Membre du groupe de travail constitué au ministère de la culture et de la communication (Service du livre et de la lecture) sur le livre numérique , Carel se trouve au cœur des négociations avec les éditeurs. Les travaux ont commencé en septembre 2013 au rythme d’une réunion par mois. Ils doivent se terminer en juin prochain. Outre Carel, y participent le Syndicat national de l’édition (SNE), le Syndicat national de la librairie (SNL), la Société des gens de lettres (SGDL), et des grands diffuseurs culturels.

Pas de loi. « Le principe de base, avancé par la ministre, est de ne pas légiférer sur l’offre des éditeurs pour les bibliothèques, mais de parvenir à un accord partenarial. Nous sommes d’accord avec cette idée » précise Denis Llavori, président de Carel, élu en juin 2013, et par ailleurs directeur de la médiathèque départementale du Cantal. Au bout de deux réunions, nous avons déjà progressé dans la mesure où nous avons arrêté des méthodes de travail communes. Ainsi, nous aborderons les thématiques suivantes :

  • la problématique juridique
  • la dimension financière
  • les modes d’accès aux documents – ce qui nous amènera, notamment, à parler des DRM (1)
  • les usages des particuliers en bibliothèque
  • l’intégration des métadonnées aux catalogues des bibliothèques.

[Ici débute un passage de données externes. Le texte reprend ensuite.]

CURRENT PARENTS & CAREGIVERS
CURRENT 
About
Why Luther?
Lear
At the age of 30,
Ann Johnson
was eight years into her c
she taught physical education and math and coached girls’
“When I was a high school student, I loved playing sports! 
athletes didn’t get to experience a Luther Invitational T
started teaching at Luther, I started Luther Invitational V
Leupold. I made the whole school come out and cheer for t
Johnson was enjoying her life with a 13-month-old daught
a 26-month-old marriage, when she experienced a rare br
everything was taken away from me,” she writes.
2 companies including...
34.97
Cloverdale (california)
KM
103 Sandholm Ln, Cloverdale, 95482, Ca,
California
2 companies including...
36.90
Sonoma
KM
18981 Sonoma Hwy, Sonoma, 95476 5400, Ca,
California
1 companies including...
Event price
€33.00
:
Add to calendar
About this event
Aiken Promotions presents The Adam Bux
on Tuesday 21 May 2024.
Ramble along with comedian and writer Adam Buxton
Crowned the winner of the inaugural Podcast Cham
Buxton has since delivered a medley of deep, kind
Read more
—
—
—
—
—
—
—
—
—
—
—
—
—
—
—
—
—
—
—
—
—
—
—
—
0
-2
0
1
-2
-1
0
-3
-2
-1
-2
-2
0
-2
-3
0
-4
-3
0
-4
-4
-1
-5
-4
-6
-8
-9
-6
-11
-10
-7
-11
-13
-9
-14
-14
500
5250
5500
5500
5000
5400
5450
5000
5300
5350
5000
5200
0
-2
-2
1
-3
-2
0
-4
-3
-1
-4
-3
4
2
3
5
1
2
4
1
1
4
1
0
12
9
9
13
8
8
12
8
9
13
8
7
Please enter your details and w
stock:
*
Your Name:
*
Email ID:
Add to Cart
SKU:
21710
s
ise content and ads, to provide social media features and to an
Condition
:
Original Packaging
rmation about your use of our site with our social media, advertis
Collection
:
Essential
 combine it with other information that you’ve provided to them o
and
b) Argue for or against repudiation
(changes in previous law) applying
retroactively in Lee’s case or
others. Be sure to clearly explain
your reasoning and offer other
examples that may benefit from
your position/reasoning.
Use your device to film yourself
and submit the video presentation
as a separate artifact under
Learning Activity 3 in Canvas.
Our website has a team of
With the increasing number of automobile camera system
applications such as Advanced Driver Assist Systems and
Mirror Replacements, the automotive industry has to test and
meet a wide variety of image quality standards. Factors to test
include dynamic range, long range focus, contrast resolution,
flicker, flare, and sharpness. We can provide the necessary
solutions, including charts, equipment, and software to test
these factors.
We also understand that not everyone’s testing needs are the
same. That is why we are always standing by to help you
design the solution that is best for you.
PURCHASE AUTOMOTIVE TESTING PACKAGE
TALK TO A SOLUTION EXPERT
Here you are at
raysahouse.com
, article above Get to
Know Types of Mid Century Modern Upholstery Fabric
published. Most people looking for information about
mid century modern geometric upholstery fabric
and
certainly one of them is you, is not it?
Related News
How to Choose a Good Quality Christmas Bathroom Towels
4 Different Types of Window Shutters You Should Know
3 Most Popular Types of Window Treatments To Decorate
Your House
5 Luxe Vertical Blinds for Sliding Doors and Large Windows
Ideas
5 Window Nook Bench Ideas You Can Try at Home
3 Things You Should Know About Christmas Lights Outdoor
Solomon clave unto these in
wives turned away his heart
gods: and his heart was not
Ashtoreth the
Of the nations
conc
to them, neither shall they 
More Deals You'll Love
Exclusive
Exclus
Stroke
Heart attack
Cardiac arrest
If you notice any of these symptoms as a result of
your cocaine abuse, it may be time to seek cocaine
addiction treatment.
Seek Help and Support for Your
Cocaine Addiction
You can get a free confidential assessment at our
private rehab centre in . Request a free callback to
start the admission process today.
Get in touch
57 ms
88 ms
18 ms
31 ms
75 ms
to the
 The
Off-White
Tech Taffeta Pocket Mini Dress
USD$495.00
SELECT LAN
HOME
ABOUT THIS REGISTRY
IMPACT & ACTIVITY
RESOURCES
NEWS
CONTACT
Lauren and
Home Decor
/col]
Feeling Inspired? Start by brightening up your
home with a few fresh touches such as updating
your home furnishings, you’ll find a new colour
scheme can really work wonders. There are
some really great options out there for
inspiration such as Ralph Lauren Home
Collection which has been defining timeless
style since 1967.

Ecoute. Autre indice de progrès, le dialogue bilatéral engagé entre le SNE et Carel. « Le SNE s’est mis à notre écoute pour connaître précisément les besoins des bibliothèques », se félicite Denis Llavori. Or, jusqu’à présent, les éditeurs n’ont jamais manifesté un grand intérêt pour les bibliothèques, plus ou moins perçues comme un frein à l’achat de livres par le grand public. D’où l’absence d’offres adaptées aux équipements de lecture publique, tant pour les imprimés que pour le numérique.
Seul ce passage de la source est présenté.